The Impact of Foreign Debt on GDP growth (Cameroon)
A Thesis in partial fulfillment of an MBA in Comparative Institution Design for Transition Economy and Business Management
Ritsumeikan Asia Pacific University By AKUM Gawum Joseph 52109602 Supervised by Professor Suzuki Yasushi
Dedication This is dedicated to my family
This is to declare that I, AKUM Gawum Joseph, am submitting this piece of work, under the supervision of Professor Suzuki Yasushi, to the Graduate School of Management of Ritsumeikan Asia Pacific University in partial fulfillment of the requirements for a Masters degree in Business Administration. I hereby declare that this research paper has not been earlier on submitted, and that all data from other sources has been duly acknowledged.
AKUM Gawum Joseph
Signature 15th July 2011
This is to certify that this research was performed by AKUM Gawum Joseph under the supervision of Professor Suzuki Yasushi in partial fulfillment of the requirements for a Masters of Business Administration, specializing in Comparative Institution Design for Transition Economy and Business Management. This work has not until now been submitted or published.
At the end of this research, I feel the deep need to express my heartfelt gratitude to my Sensei, Professor Suzuki Yasushi whose guidance and correction served as a source of direction and motivation. Also, to the interim review committee: Professor Kayhan Tajeddini and Professor Ken Suzuki, I am ever so grateful for their constructive criticism. I would like to thank the members of the CID seminar for their inputs which contributed to my point of focus.
I would like to thank Doctor Nair, and all the other lecturers in APU who, through their insight contributed to the ideas which made this work possible.

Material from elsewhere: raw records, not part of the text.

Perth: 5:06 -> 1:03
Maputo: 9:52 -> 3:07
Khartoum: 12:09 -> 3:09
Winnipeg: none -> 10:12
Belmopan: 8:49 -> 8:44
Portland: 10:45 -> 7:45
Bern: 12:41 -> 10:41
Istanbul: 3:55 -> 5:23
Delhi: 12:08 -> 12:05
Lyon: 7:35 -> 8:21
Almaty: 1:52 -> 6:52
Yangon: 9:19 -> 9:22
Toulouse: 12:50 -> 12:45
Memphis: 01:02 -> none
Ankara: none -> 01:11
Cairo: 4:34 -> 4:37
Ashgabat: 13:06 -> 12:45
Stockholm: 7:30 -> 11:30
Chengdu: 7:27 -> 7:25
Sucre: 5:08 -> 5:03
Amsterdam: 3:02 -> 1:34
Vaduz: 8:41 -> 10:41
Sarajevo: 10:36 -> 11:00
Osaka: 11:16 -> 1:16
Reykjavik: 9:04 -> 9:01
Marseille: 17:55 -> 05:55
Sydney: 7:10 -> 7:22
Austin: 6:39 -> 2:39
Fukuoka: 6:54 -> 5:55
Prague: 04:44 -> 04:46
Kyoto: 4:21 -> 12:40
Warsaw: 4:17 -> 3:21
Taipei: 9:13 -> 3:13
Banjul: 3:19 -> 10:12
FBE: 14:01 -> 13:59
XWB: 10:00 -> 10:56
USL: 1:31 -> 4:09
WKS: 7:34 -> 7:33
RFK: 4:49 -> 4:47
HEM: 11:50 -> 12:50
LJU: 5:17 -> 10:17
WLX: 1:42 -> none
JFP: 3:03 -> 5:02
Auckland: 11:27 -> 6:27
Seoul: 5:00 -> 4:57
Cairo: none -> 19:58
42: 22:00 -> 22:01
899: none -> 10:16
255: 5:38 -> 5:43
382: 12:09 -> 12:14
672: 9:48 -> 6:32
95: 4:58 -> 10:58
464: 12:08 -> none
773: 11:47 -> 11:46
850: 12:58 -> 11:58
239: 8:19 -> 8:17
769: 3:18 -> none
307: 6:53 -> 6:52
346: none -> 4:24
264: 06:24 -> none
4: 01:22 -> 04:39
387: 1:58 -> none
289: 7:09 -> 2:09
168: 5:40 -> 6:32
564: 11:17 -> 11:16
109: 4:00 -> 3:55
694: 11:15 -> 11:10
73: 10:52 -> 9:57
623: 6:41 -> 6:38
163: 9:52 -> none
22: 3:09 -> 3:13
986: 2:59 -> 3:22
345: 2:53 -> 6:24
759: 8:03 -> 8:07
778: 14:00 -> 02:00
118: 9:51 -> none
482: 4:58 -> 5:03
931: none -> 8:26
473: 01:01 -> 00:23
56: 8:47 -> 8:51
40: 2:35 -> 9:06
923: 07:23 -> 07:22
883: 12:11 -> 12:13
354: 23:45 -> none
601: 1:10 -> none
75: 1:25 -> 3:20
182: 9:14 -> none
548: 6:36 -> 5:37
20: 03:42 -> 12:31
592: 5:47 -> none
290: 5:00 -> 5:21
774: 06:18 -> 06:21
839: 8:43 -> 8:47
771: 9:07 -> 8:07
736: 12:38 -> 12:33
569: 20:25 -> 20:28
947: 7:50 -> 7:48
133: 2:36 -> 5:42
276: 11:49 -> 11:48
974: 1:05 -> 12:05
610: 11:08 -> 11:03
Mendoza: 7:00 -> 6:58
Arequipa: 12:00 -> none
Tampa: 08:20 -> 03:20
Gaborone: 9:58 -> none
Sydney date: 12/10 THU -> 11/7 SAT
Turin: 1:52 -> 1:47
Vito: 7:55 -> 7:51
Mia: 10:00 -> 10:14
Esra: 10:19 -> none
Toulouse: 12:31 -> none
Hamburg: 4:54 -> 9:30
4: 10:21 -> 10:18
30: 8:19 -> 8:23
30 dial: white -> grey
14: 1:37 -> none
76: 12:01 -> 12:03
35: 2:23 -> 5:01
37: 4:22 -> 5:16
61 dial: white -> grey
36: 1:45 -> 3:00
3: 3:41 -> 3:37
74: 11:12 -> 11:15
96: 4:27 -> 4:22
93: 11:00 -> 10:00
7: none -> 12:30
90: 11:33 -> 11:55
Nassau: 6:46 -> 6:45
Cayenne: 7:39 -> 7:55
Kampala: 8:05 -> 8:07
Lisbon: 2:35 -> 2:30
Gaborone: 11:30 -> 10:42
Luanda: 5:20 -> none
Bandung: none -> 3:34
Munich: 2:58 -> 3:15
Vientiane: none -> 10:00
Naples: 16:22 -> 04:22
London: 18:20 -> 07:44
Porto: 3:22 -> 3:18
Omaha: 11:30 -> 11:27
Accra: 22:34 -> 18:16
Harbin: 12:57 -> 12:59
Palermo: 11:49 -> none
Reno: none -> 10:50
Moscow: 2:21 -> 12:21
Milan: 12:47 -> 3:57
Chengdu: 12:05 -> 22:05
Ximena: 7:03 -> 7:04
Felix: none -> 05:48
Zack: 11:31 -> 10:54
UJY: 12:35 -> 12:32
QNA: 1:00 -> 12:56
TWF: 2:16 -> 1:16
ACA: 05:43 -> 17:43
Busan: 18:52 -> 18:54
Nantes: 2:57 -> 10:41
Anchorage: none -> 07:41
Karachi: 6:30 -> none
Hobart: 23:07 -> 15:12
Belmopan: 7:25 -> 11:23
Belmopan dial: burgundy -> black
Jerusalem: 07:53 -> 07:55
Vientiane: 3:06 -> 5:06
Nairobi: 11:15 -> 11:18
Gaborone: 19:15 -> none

It would be unfair to go without expressing my gratitude to the APU administration and management who do not cease to provide the student community with a wide range of facilities to guide and support research.
Finally, I would like to thank the Japanese Government for the support provided through the MEXT scholarship program, without which this study, as well as the last two years of study would not have been possible. I am deeply grateful to all the members of the MBA Fall 2011 graduating class for the growth enhancing atmosphere they created as we all engaged in this exchange through which we learnt from each other.
The important role of institutions is hereby evoked by studying the relationship between Cameroon’s foreign debt and its GDP growth. This study observes that it could be misleading to set foreign debt management targets on a strictly quantitative basis, considering the diversity of debtors and their needs. A conceptual framework using the circular flow of resources within the economy is used to qualitatively analyze the areas where the flow is subjected to frictions due to institutional inefficiency. The country’s readiness to convert its foreign debts to gross capital formation, thus stimulating consumption, and earning fiscal revenues is studied. Through this, the depth of changes initiated by foreign debt management programs is assessed. The changes resulting from these programs, especially the latest one, (HIPC initiative) are observed to evaluate how these programs have affected decision making within the economy. It examines the degree to which the country’s long term immunity to a future foreign debt has been enhanced, and also, the chances that the economy can internally stimulate its future GDP growth without tuning to foreign debt. It concludes that the efficiency of domestic institutions as well as its major creditors has a significant impact on debt sustainability. Therefore, the HIPC’ initiative’s failure to adequately address institutional weaknesses in the economy, only paves the way for a future debt crisis.